Richard Dawkins actually comes closer to the mark by
summarizing Purgatory as a kind of divine Ellis Island, although
I’m not persuaded he would have put the matter quite like that if
he thought the whole doctrine were certifiably ridiculous. Not to
get all “inside baseball” on people who’d rather play poker, but
that the misguided Johann Tetzel sullied Purgatory by leaning too
hard on the corollary doctrine of indulgences while raising money
to fund the construction of Saint Peter’s Basilica does not mean
that postmodern cynics like Hitchens and Dawkins know more about
the Four Last Things than ancient heavyweights like Aquinas and
Augustine.
Perhaps another reason for the decline of faith lies just
there, in widespread ignorance of history. Looking forward is all
to the good, but Christians ought to be able to look back as well,
and the megachurches of my experience seem to have a problem with
that, especially when they make a point of ignoring anything too
closely associated with the “mackerel snappers” from which they’re
spinoffs. For example, a popular church in my own town has a main
campus and several satellite campuses. Its founding pastor, an
eloquent gentleman on the dark side of fifty, said in a sermon
(sorry, “message”) that he went to a Catholic Mass for the first
time while visiting the Holy Land less than a decade ago. Perhaps
that explains why the web site for his church now cycles through a
banner saying “We are one church in multiple locations.” In less
charitable moments, I’ve wanted to approach that guy with a
Chick-fil-a sandwich in hand (peace offering!) and say something
like “Dude! That one church in multiple locations idea? That’s two
thousand years old, man!” Of course, syntax like that would betray
both my California roots and my Roman Catholic sympathies; it’s not
a conversation I’m ready to have yet.
You mentioned that religious faith is like a muscle that
has to be exercised.
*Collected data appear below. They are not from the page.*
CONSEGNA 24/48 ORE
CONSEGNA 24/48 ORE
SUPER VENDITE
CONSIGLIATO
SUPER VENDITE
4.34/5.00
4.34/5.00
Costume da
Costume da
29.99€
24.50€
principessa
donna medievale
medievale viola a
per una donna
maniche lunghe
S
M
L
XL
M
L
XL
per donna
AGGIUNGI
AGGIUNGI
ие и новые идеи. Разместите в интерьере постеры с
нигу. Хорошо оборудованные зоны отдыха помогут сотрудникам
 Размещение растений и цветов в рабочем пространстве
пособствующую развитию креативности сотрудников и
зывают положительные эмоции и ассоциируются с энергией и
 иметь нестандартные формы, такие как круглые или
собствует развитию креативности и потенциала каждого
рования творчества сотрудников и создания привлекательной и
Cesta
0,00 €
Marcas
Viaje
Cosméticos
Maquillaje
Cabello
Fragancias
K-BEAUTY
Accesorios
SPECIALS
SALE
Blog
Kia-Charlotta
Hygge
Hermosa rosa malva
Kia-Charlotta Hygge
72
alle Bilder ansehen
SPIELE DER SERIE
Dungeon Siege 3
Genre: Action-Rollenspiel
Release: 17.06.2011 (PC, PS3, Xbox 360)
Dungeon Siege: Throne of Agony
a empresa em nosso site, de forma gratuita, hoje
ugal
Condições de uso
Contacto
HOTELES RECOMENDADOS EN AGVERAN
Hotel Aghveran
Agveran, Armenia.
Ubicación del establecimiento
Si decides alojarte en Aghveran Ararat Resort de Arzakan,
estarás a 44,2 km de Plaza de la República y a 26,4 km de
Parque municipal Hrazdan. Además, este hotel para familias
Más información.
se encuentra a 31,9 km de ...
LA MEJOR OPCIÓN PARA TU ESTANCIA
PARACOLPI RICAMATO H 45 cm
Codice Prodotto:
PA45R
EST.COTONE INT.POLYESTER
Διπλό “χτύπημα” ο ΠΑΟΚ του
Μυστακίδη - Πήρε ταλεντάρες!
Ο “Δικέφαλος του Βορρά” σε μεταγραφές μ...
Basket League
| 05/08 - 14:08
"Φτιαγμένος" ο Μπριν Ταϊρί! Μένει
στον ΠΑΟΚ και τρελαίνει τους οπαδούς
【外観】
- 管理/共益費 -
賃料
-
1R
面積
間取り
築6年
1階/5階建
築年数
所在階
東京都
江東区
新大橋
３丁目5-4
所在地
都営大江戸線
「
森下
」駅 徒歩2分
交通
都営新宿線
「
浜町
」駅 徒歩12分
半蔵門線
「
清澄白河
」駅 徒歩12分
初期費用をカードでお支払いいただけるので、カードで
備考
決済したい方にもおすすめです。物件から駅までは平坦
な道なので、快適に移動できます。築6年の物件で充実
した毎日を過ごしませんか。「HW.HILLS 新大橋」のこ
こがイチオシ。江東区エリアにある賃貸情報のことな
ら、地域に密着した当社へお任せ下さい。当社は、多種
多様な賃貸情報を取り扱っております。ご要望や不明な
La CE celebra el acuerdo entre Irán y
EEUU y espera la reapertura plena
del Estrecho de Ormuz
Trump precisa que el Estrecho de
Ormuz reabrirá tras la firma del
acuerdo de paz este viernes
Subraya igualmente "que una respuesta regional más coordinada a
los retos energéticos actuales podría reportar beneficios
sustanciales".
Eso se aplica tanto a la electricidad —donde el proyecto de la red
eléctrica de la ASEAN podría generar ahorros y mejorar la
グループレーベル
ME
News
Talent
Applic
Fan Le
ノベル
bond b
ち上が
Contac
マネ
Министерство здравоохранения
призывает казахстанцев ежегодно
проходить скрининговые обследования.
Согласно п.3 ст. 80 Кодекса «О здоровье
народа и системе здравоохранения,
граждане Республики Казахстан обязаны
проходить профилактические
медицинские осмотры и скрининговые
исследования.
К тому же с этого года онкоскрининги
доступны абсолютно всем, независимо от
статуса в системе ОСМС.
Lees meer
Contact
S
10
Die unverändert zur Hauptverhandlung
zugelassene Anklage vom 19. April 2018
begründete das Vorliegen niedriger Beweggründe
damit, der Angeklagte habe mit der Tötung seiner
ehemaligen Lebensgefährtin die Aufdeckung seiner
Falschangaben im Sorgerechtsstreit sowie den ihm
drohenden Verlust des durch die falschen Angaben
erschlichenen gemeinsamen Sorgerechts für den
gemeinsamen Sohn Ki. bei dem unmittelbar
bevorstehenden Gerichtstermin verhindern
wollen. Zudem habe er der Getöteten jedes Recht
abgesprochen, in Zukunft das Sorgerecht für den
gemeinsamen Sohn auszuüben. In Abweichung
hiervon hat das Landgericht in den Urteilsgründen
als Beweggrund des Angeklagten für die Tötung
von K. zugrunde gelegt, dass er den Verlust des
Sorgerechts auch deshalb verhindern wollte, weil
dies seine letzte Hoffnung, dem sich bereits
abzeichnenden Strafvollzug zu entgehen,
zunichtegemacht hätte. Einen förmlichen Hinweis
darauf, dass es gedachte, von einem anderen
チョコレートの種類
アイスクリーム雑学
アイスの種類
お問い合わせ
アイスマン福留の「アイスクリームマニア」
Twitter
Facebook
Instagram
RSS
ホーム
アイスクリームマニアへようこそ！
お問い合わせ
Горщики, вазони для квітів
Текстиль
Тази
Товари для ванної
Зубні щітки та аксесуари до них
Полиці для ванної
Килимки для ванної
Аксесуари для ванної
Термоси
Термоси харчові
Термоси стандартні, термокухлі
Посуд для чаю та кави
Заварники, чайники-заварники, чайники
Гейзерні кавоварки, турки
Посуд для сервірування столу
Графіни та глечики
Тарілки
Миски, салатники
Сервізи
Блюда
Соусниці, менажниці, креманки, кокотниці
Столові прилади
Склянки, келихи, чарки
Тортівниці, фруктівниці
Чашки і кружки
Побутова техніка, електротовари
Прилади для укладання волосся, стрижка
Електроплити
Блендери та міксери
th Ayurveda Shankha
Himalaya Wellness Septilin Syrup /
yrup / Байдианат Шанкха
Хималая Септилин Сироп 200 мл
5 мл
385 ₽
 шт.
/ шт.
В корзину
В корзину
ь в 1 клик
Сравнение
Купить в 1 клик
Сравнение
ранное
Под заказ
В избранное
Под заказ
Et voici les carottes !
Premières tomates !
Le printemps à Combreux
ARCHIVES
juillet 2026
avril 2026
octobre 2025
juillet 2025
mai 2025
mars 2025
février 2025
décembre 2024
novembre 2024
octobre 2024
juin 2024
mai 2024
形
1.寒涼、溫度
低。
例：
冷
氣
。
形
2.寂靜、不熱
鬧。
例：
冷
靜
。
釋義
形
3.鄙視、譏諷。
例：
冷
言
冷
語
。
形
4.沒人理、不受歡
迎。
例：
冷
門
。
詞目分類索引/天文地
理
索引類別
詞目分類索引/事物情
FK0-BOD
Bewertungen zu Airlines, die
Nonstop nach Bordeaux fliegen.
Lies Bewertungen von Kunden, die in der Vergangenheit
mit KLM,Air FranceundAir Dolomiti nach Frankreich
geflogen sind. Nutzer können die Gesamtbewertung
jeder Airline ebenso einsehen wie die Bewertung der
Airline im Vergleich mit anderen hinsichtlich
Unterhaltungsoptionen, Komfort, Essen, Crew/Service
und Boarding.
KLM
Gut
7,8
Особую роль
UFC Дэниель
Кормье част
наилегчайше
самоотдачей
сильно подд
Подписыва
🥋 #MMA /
I think the analogy is apt, and orders of
magnitude better than comedian George Carlin’s attempt to paint
faith as something like “a lift in your shoe” (meaning that some
people need it and some don’t). Father Benedict Groeschel’s
thoughts are especially helpful in this regard. You may perhaps
have heard of him; he’s a legend among Catholic preachers and a
fixture in the Bronx. In the gray habit he wears as a Franciscan
Friar of the Atonement, Groeschel looks for all the world like a
stunt double for Gandalf in The Lord of the Rings movies.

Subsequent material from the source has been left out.